Jean Levaillant was a French Brigadier general, born on October 5, 1790, in Cambrai (Nord), France and died on January 13, 1876, in Sézanne.

== Biography ==
Jean Levaillant is the son of the traveler and naturalist scholar François Levaillant. He is a brother of General Charles Levaillant and Commander Jean-Jacques Rousseau Levaillant.

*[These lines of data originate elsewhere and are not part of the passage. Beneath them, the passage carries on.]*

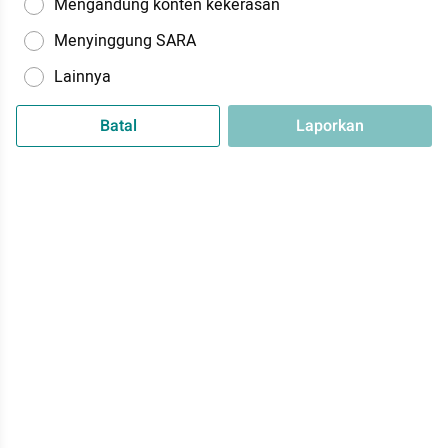
Mengandung konten kekerasan
Menyinggung SARA
Lainnya
Batal
Laporkan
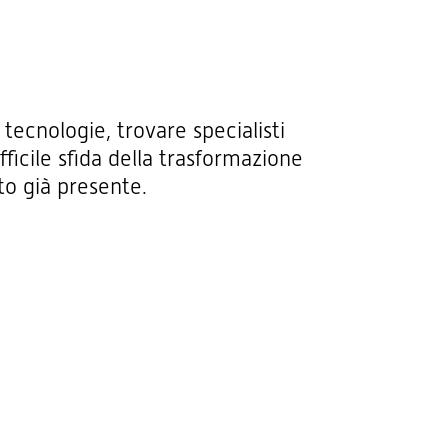
tecnologie, trovare specialisti
ficile sfida della trasformazione
to già presente.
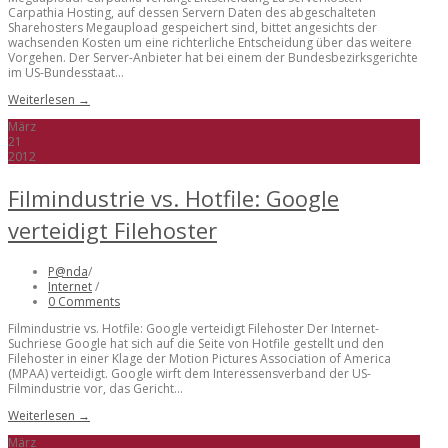
Carpathia Hosting, auf dessen Servern Daten des abgeschalteten
Sharehosters Megaupload gespeichert sind, bittet angesichts der
wachsenden Kosten um eine richterliche Entscheidung über das weitere
Vorgehen. Der Server-Anbieter hat bei einem der Bundesbezirksgerichte
im US-Bundesstaat...
Weiterlesen →
März
21
2012
Filmindustrie vs. Hotfile: Google
verteidigt Filehoster
P@nda
/
Internet
/
0 Comments
Filmindustrie vs. Hotfile: Google verteidigt Filehoster Der Internet-
Suchriese Google hat sich auf die Seite von Hotfile gestellt und den
Filehoster in einer Klage der Motion Pictures Association of America
(MPAA) verteidigt. Google wirft dem Interessensverband der US-
Filmindustrie vor, das Gericht...
Weiterlesen →
März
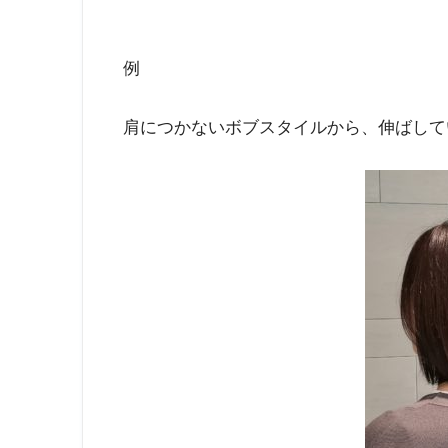
例
肩につかないボブスタイルから、伸ばして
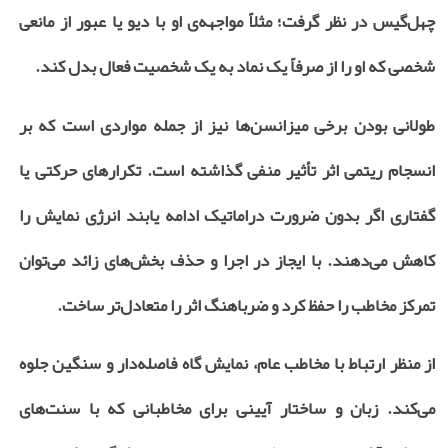
چهل‌گیس در نظر گرفت؛ مثلاً مواجهه‌ی او با دیو یا عبور از مانعی
شخصی که او را از صرفاً یک نماد به یک شخصیت فعال بدل کند
.
طولانی بودن برخی میزانسن‌ها نیز از جمله مواردی است که بر
انسجام ریتمی اثر تأثیر منفی گذاشته است. تکرارهای حرکتی یا
گفتاری اگر بدون ضرورت دراماتیک ادامه یابند انرژی نمایش را
کاهش می‌دهند. با ایجاز در اجرا و حذف بخش‌های زائد می‌توان
تمرکز مخاطب را حفظ کرد و ضرباهنگ اثر را متعادل‌تر ساخت
.
از منظر ارتباط با مخاطب عام، نمایش گاه فاصله‌دار و سنگین جلوه
می‌کند. زبان و ساختار آیینی برای مخاطبانی که با سنت‌های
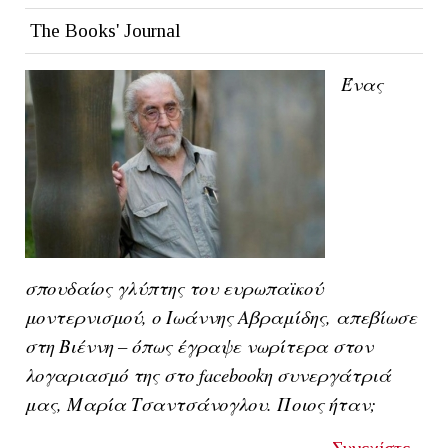
The Books' Journal
Ένας
σπουδαίος γλύπτης του ευρωπαϊκού
μοντερνισμού, ο Ιωάννης Αβραμίδης, απεβίωσε
στη Βιέννη – όπως έγραψε νωρίτερα στον
λογαριασμό της στο
facebook
η συνεργάτριά
μας, Μαρία Τσαντσάνογλου. Ποιος ήταν;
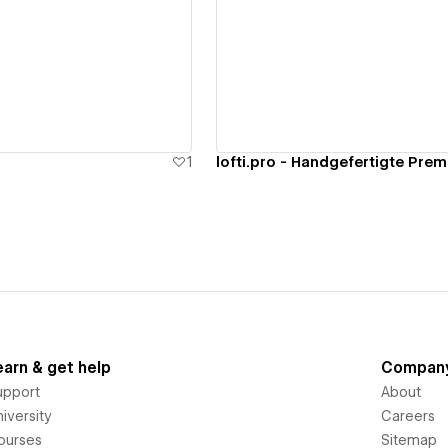
ew details
View details
1
earn & get help
Compan
upport
About
iversity
Careers
ourses
Sitemap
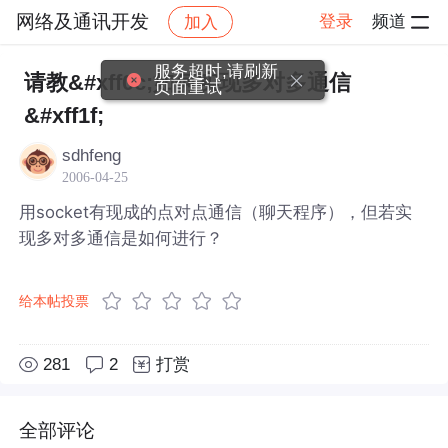
网络及通讯开发
登录
频道
加入
帖子详情
社区
网络及通讯开发
服务超时,请刷新
请教&#xff0c;如何实现多对多通信
页面重试
&#xff1f;
sdhfeng
2006-04-25
用socket有现成的点对点通信（聊天程序），但若实
现多对多通信是如何进行？
给本帖投票
281
2
打赏
全部评论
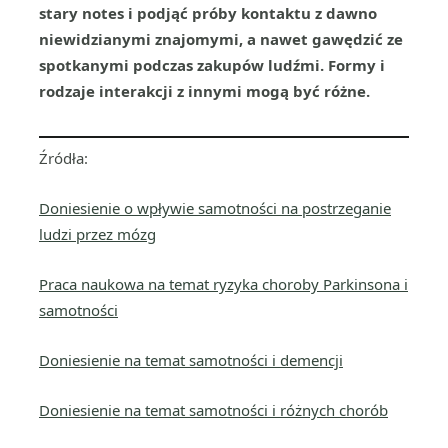
stary notes i podjąć próby kontaktu z dawno
niewidzianymi znajomymi, a nawet gawędzić ze
spotkanymi podczas zakupów ludźmi. Formy i
rodzaje interakcji z innymi mogą być różne.
Źródła:
Doniesienie o wpływie samotności na postrzeganie
ludzi przez mózg
Praca naukowa na temat ryzyka choroby Parkinsona i
samotności
Doniesienie na temat samotności i demencji
Doniesienie na temat samotności i różnych chorób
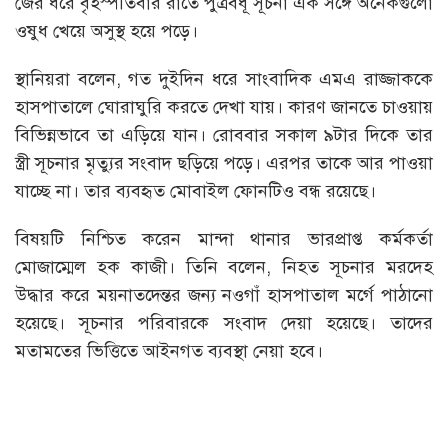
জের ধরে বৃহস্পতিবার রাতে পুত্রবধূ সূচনা এক সঙ্গে অনেকগুলো
ওষুধ খেয়ে অসুস্থ হয়ে পড়ে।
স্থানিয়রা বলেন, গত দুইদিন ধরে সাংবাদিক এমএ রাজ্জাককে
হাসপাতালে ঘোরাঘুরি করতে দেখা যায়। কারণ জানতে চাওয়ায়
বিভিন্নভাবে তা এড়িয়ে যান। রোববার সকাল ৯টার দিকে তার
স্ত্রী সূচনার মৃত্যুর সংবাদ ছড়িয়ে পড়ে। এরপর তাকে আর পাওয়া
যাচ্ছে না। তার ব্যবহৃত মোবাইল ফোনটিও বন্ধ রয়েছে।
বিষয়টি নিশ্চিত করেন মান্দা থানার ভারপ্রাপ্ত কর্মকর্তা
মোজাম্মেল হক কাজী। তিনি বলেন, নিহত সূচনার মরদেহ
উদ্ধার করে ময়নাতদেন্তর জন্য নওগাঁ হাসপাতাল মর্গে পাঠানো
হয়েছে। সূচনার পরিবারকে সংবাদ দেয়া হয়েছে। তাদের
মতামতের ভিত্তিতে আইনগত ব্যবস্থা নেয়া হবে।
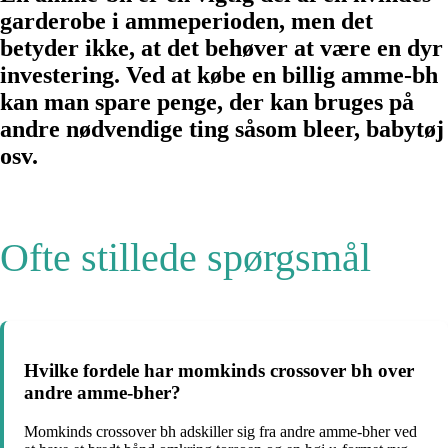
garderobe i ammeperioden, men det
betyder ikke, at det behøver at være en dyr
investering. Ved at købe en billig amme-bh
kan man spare penge, der kan bruges på
andre nødvendige ting såsom bleer, babytøj
osv.
Ofte stillede spørgsmål
Hvilke fordele har momkinds crossover bh over
andre amme-bher?
Momkinds crossover bh adskiller sig fra andre amme-bher ved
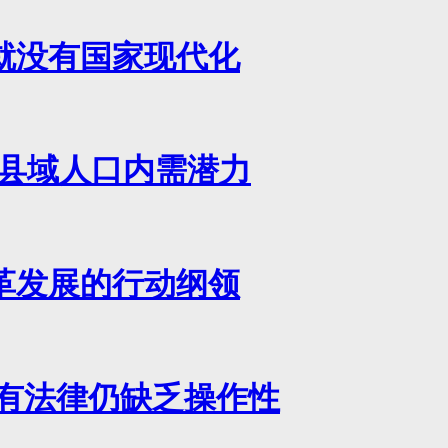
就没有国家现代化
亿县域人口内需潜力
革发展的行动纲领
现有法律仍缺乏操作性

He is also the first cousin of Caroline Aupick, the mother of poet Charles Baudelaire.

On February 10, 1811, he became a sergeant in the training battalion of the Fontainebleau guard at the age of 20, until June 18, 1812.

On December 7, 1833, he became battalion commander in the 18th Line, and lieutenant-colonel in the 1st Regiment on March 15, 1838.

Sent to the African army at that time, he served there with distinction in the campaigns of 1838, 1839, 1840 and 1841, and was appointed colonel of the 36th Line Regiment on March 10, 1841. He returned to Africa from 1844 to 1848 and was promoted to the rank of brigadier general on June 12, 1848. In that same year, he was part of the Rome expedition and commanded a brigade of this army corps, on this occasion the painter Auguste Raffet painted his portrait as well as that of Pope Pius IX.

In 1852 (commanding the 1st Brigade of the occupation division of Rome) he chaired a commission of Italian officers who drafted the regulations for the internal service of the pontifical infantry published under the title Regolamento sul servizio interno per le truppe pontificie di fanteria, Rome, 1854.

He died in 1876 and was buried in the cemetery of La Noue in the department of Marne. His father's tomb, in the same enclosure, is twinned with his own.